Swaps and Customizations
Ground turkey or chicken works just as well as beef, and I've even tried crumbled Italian sausage when I wanted something a little richer. If you're not into pepperoni, diced ham or cooked bacon bits bring the same salty, savory energy. Vegetarians can skip the meat entirely and load up on sautéed mushrooms, bell peppers, or spinach—just make sure to squeeze out any extra moisture so the dough doesn't get soggy.
Serving Suggestions
I usually serve these with a little bowl of warm marinara or ranch for dipping, which makes them feel more like an event than a snack. They're great alongside a simple salad or some roasted veggies if you want to round out the meal. Honestly though, they're filling enough on their own that I've eaten three with a sparkling water and called it dinner more times than I'd like to admit.
- Pair with a crisp green salad dressed in lemon vinaigrette for balance.

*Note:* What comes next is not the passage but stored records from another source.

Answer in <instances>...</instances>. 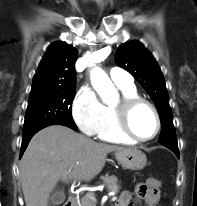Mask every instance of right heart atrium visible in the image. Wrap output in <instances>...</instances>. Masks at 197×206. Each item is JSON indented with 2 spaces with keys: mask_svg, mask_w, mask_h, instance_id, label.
<instances>
[{
  "mask_svg": "<svg viewBox=\"0 0 197 206\" xmlns=\"http://www.w3.org/2000/svg\"><path fill=\"white\" fill-rule=\"evenodd\" d=\"M104 115V105L89 86H82L72 103V116L86 135H95Z\"/></svg>",
  "mask_w": 197,
  "mask_h": 206,
  "instance_id": "obj_1",
  "label": "right heart atrium"
}]
</instances>
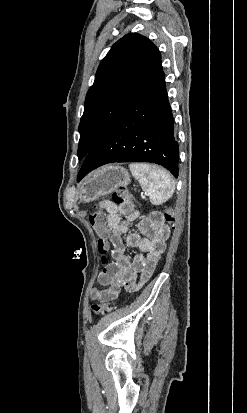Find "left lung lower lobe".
I'll use <instances>...</instances> for the list:
<instances>
[{"label":"left lung lower lobe","mask_w":247,"mask_h":413,"mask_svg":"<svg viewBox=\"0 0 247 413\" xmlns=\"http://www.w3.org/2000/svg\"><path fill=\"white\" fill-rule=\"evenodd\" d=\"M173 125L161 69L85 156L77 180L113 162L156 163L178 177L179 147Z\"/></svg>","instance_id":"0a47b994"}]
</instances>
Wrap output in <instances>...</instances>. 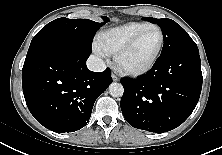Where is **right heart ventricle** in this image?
Returning a JSON list of instances; mask_svg holds the SVG:
<instances>
[{"label": "right heart ventricle", "mask_w": 222, "mask_h": 155, "mask_svg": "<svg viewBox=\"0 0 222 155\" xmlns=\"http://www.w3.org/2000/svg\"><path fill=\"white\" fill-rule=\"evenodd\" d=\"M152 25L149 22H127L112 27L99 34L98 44L107 54H116L136 34Z\"/></svg>", "instance_id": "e07e8e85"}]
</instances>
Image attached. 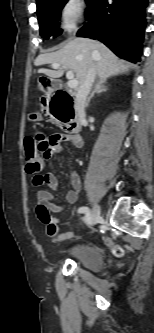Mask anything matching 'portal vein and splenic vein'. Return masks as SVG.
Wrapping results in <instances>:
<instances>
[{"label": "portal vein and splenic vein", "instance_id": "1", "mask_svg": "<svg viewBox=\"0 0 154 333\" xmlns=\"http://www.w3.org/2000/svg\"><path fill=\"white\" fill-rule=\"evenodd\" d=\"M61 65L59 63H52V67L54 69H58ZM66 77L68 78V87L69 88H76L79 84L78 80L74 77L73 71L69 70L66 73Z\"/></svg>", "mask_w": 154, "mask_h": 333}]
</instances>
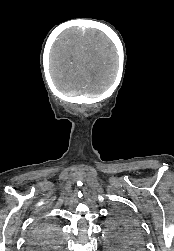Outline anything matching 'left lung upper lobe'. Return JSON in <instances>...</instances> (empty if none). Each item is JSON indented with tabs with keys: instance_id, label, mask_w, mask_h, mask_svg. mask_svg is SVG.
<instances>
[{
	"instance_id": "left-lung-upper-lobe-1",
	"label": "left lung upper lobe",
	"mask_w": 174,
	"mask_h": 251,
	"mask_svg": "<svg viewBox=\"0 0 174 251\" xmlns=\"http://www.w3.org/2000/svg\"><path fill=\"white\" fill-rule=\"evenodd\" d=\"M110 225V241L114 244L126 242L135 248L143 246V238L139 225L126 211L117 209L113 212Z\"/></svg>"
}]
</instances>
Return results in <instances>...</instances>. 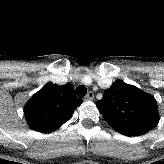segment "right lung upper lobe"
I'll return each mask as SVG.
<instances>
[{
    "instance_id": "1",
    "label": "right lung upper lobe",
    "mask_w": 164,
    "mask_h": 164,
    "mask_svg": "<svg viewBox=\"0 0 164 164\" xmlns=\"http://www.w3.org/2000/svg\"><path fill=\"white\" fill-rule=\"evenodd\" d=\"M81 103L70 83L58 86L49 82L26 103L24 114L31 129L51 133L72 118Z\"/></svg>"
}]
</instances>
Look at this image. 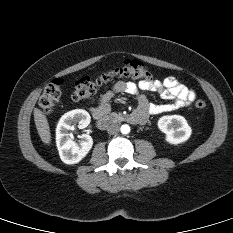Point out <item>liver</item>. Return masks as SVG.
<instances>
[{"label":"liver","instance_id":"1","mask_svg":"<svg viewBox=\"0 0 233 233\" xmlns=\"http://www.w3.org/2000/svg\"><path fill=\"white\" fill-rule=\"evenodd\" d=\"M33 113H34V121L38 134L42 142L46 145H49L51 142V133H50L48 120L44 115V113L38 108H34Z\"/></svg>","mask_w":233,"mask_h":233}]
</instances>
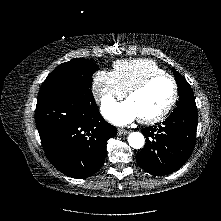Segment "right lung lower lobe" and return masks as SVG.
Listing matches in <instances>:
<instances>
[{
  "label": "right lung lower lobe",
  "instance_id": "right-lung-lower-lobe-1",
  "mask_svg": "<svg viewBox=\"0 0 221 221\" xmlns=\"http://www.w3.org/2000/svg\"><path fill=\"white\" fill-rule=\"evenodd\" d=\"M35 118L47 158L72 178L93 175L106 157L107 140L117 133L89 88L38 98Z\"/></svg>",
  "mask_w": 221,
  "mask_h": 221
}]
</instances>
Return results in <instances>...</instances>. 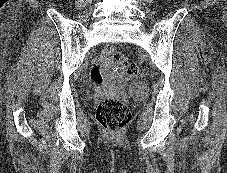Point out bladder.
I'll return each instance as SVG.
<instances>
[{
  "label": "bladder",
  "mask_w": 227,
  "mask_h": 173,
  "mask_svg": "<svg viewBox=\"0 0 227 173\" xmlns=\"http://www.w3.org/2000/svg\"><path fill=\"white\" fill-rule=\"evenodd\" d=\"M130 93L133 96H139L140 93H141V87H140V85H138V84L132 85L131 88H130Z\"/></svg>",
  "instance_id": "obj_1"
}]
</instances>
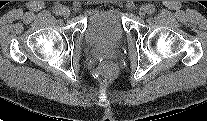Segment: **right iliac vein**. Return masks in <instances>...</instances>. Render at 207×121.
I'll return each mask as SVG.
<instances>
[{
    "label": "right iliac vein",
    "instance_id": "right-iliac-vein-1",
    "mask_svg": "<svg viewBox=\"0 0 207 121\" xmlns=\"http://www.w3.org/2000/svg\"><path fill=\"white\" fill-rule=\"evenodd\" d=\"M61 15L64 18H68L69 15H70V10L68 8H66V7H62Z\"/></svg>",
    "mask_w": 207,
    "mask_h": 121
}]
</instances>
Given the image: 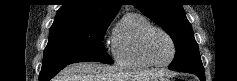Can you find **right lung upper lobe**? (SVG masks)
I'll return each mask as SVG.
<instances>
[{
    "mask_svg": "<svg viewBox=\"0 0 237 81\" xmlns=\"http://www.w3.org/2000/svg\"><path fill=\"white\" fill-rule=\"evenodd\" d=\"M120 6L121 0H64L55 19L76 17L113 20Z\"/></svg>",
    "mask_w": 237,
    "mask_h": 81,
    "instance_id": "right-lung-upper-lobe-1",
    "label": "right lung upper lobe"
}]
</instances>
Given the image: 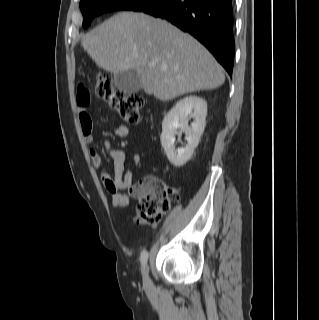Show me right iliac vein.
<instances>
[{"label": "right iliac vein", "mask_w": 319, "mask_h": 320, "mask_svg": "<svg viewBox=\"0 0 319 320\" xmlns=\"http://www.w3.org/2000/svg\"><path fill=\"white\" fill-rule=\"evenodd\" d=\"M142 273H143V283H144V286L146 288H151L152 286V282L149 278V275H148V268L147 266H145L142 270Z\"/></svg>", "instance_id": "1"}]
</instances>
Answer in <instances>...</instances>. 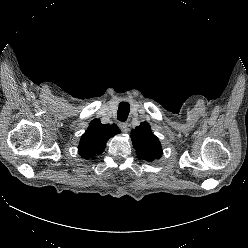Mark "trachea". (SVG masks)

- Serve with extra pizza sauce, garlic butter, or ranch for dipping.
- Pack them cold for lunch and reheat at work—they travel beautifully.
Save to Pinterest These rolls have become my go-to whenever I need something that feels indulgent but still fits into the day without regret. They're proof that high-protein doesn't have to mean high-effort or low-flavor—just a little creativity and a willingness to roll with it.
Recipe FAQs
- → Can I freeze these pizza rolls?
Yes, these freeze exceptionally well. Once cooled completely, place in an airtight container or freezer bag for up to 3 months. Reheat directly from frozen at 350°F for 10–12 minutes until heated through.
- → What makes the dough protein-rich?
The combination of Greek yogurt (2 cups) and self-rising flour creates a dough with approximately 14g protein per roll. The egg and cheese fillings add additional protein, making each roll a substantial protein source.
- → Can I make this dough without self-rising flour?
Absolutely. Mix 2 cups all-purpose flour with 3 teaspoons baking powder and ½ teaspoon salt. This homemade substitute works identically to store-bought self-rising flour in this application.
- → How do I prevent the filling from leaking during baking?
Leave a ½-inch border when spreading sauce, roll tightly from the long edge, and place rolls cut-side up on the baking sheet. The yogurt dough becomes sticky when kneaded, helping seal the edges naturally.
- → What meat alternatives work in this filling?
Lean ground turkey or chicken can replace the beef entirely. For vegetarian options, use crumbled plant-based sausage or additional vegetables like bell peppers, spinach, and mushrooms with extra cheese.
- → Why is my dough too sticky to handle?
This is normal for yogurt dough. Lightly flour your hands and work surface. Knead for 2–3 minutes—the dough will smooth out and become more manageable as the gluten develops and flour absorbs moisture.